The shrinkage properties of concrete were closely related to the characteristics of aggregate and the water to cement ratio [35]; the higher the water to cement ratio, the larger shrinkage strain would be, while the higher stiffness of aggregate, the smaller shrinkage strain would be. In this investigation, the rubber particles were utilized to substitute the sand in SCLC. Compared with sand, the stiffness of rubber particles was much lower. Shrinkage occurred during the setting and hardening process of cement and the deformation of rubber particles was much larger than sand. Therefore, keeping material composition of SCRLC the same, except the ratio of rubber particles to sand, the shrinkage of SCRLC increased as rubber particles substitution percentage raised. In order to obtain smaller shrinkage strain of SCRLC and maintain excellent durability of SCRLC, a reduction of the water to cement ratio in SCRLC should be accompanied with an increase of the rubber particles substitution percentage. Moreover, incorporation of expansive agent in SCRLC was also a way to reduce the shrinkage deformation. By comprehensive consideration, the mix proportion of SCRLC should be confirmed by actual demand and the rubber particles substitution percentages should be controlled at reasonable range. Therefore, the SCRLC would be applied in practical engineering and a huge environmental benefits would be achieved in the future.

4. Conclusions

Based on the experimental results of shrinkage properties of SCRLC and contrastive analysis of the existing prediction models of shrinkage strains of concrete, the shrinkage properties of SCRLC were studied and the prediction model of shrinkage strain of SCRLC was proposed in this investigation; the conclusions could be drawn as follows:

(1)

The shrinkage strains of SCRLC increased with an increase of rubber particles substitution percentages. Most increment of shrinkage strain of SCRLC occurred during the age of 3–120 days.
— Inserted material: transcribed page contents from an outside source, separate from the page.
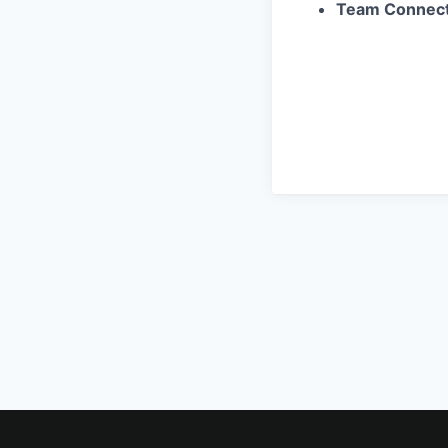
Team Connect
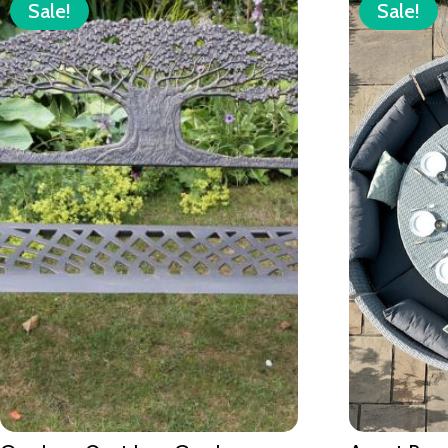
Sale!
Sale!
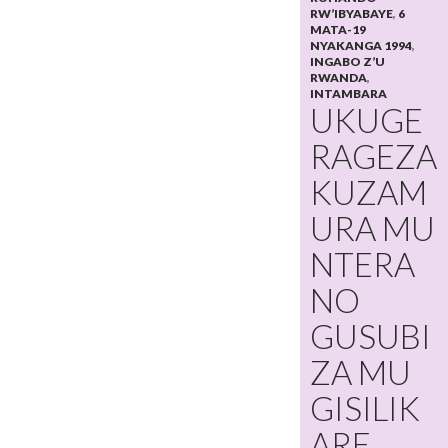
RW’IBYABAYE
,
6
MATA-19
NYAKANGA 1994
,
INGABO Z’U
RWANDA
,
INTAMBARA
UKUGE
RAGEZA
KUZAM
URA MU
NTERA
NO
GUSUBI
ZA MU
GISILIK
ARE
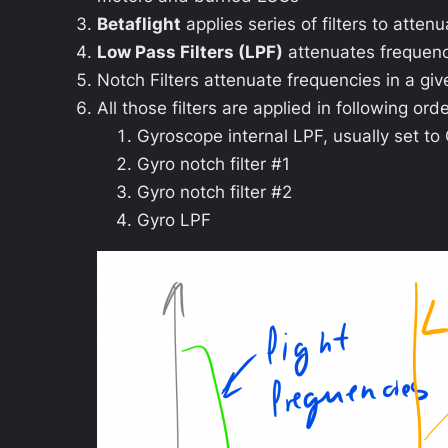
Betaflight
applies series of filters to atten
Low Pass Filters (LPF)
attenuates frequenc
Notch Filters attenuate frequencies in a gi
All those filters are applied in following orde
Gyroscope internal LPF, usually set t
Gyro notch filter #1
Gyro notch filter #2
Gyro LPF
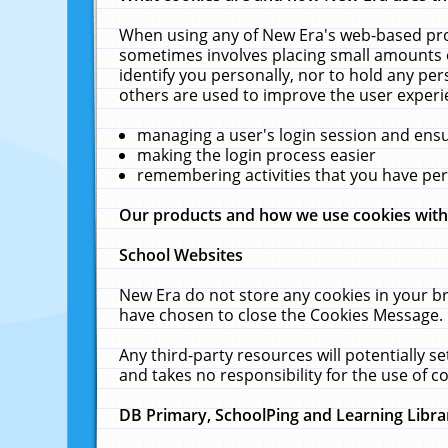
When using any of New Era's web-based prod
sometimes involves placing small amounts o
identify you personally, nor to hold any pe
others are used to improve the user experi
managing a user's login session and ens
making the login process easier
remembering activities that you have p
Our products and how we use cookies wit
School Websites
New Era do not store any cookies in your b
have chosen to close the Cookies Message.
Any third-party resources will potentially 
and takes no responsibility for the use of co
DB Primary, SchoolPing and Learning Libra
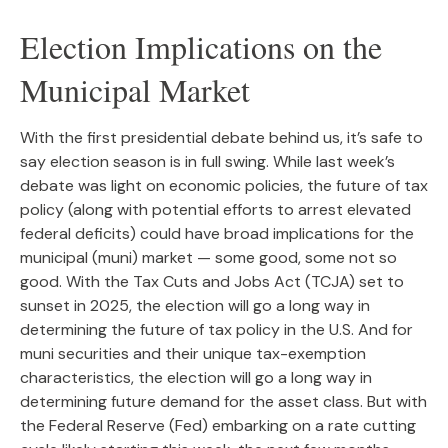
Election Implications on the
Municipal Market
With the first presidential debate behind us, it’s safe to
say election season is in full swing. While last week’s
debate was light on economic policies, the future of tax
policy (along with potential efforts to arrest elevated
federal deficits) could have broad implications for the
municipal (muni) market — some good, some not so
good. With the Tax Cuts and Jobs Act (TCJA) set to
sunset in 2025, the election will go a long way in
determining the future of tax policy in the U.S. And for
muni securities and their unique tax-exemption
characteristics, the election will go a long way in
determining future demand for the asset class. But with
the Federal Reserve (Fed) embarking on a rate cutting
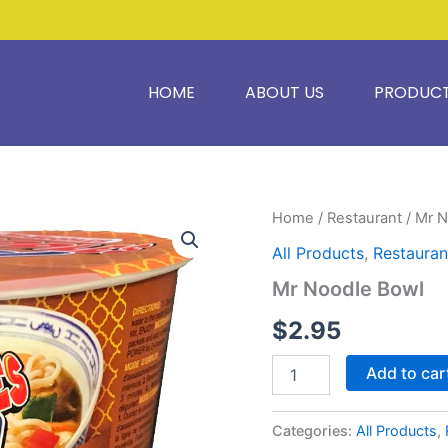
HOME
ABOUT US
PRODUC
Mr
Home
/
Restaurant
/ Mr 
Noodle
All Products
,
Restauran
Bowl
quantity
Mr Noodle Bowl
$
2.95
Add to car
Categories:
All Products
,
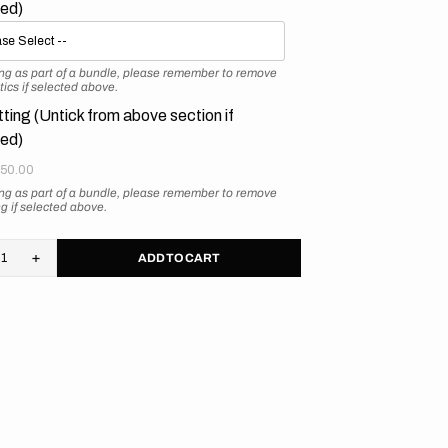
ted)
ying as part of a bundle, please remember to remove
tics if selected above.
tting (Untick from above section if
ted)
50.00
ying as part of a bundle, please remember to remove
ing if selected above.
ADD TO CART
rease
Increase
tity
quantity
for
M
KTM
//
ro
Retro
nge
Orange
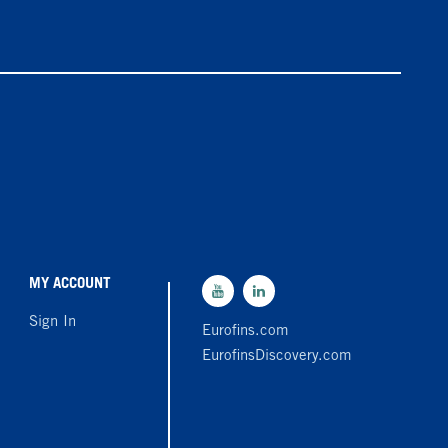
MY ACCOUNT
Sign In
Eurofins.com
EurofinsDiscovery.com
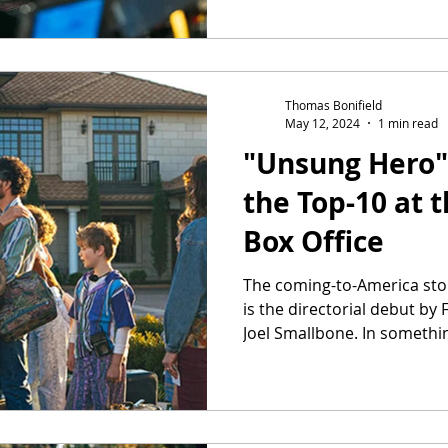
Thomas Bonifield
May 12, 2024
1 min read
"Unsung Hero" 
the Top-10 at
Box Office
The coming-to-America stor
is the directorial debut by
Joel Smallbone. In somethin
Compared with the plain sample, the shrinkage strain of SCRLC increased from 624 × 10⁻⁶ to 754 × 10⁻⁶ as rubber particles substitution percentage increased from 0% to 50% at an age of 360 days.

(2)

Based on the China Academy of Building Research model, the influence coefficients of rubber particles substitution percentage β₆ were introduced and a model was established to depict the shrinkage properties of SCRLC. After statistical regression, the influence coefficients of rubber particles substitution percentage β₆ were calculated.

(3)

According to the relationship between coefficients of rubber particles substitution percentage and rubber particles substitution percentage, shrinkage strains of SCRLC with rubber particles substitution percentages ranged from 60% to 100% and were predicted by the proposed model. When the rubber particles substitution percentage was larger than 80%, the shrinkage strain of SCRLC at age of 360 days was bigger than 820 × 10⁻⁶, which exceeded the limiting value stipulated in JGJ51-2002.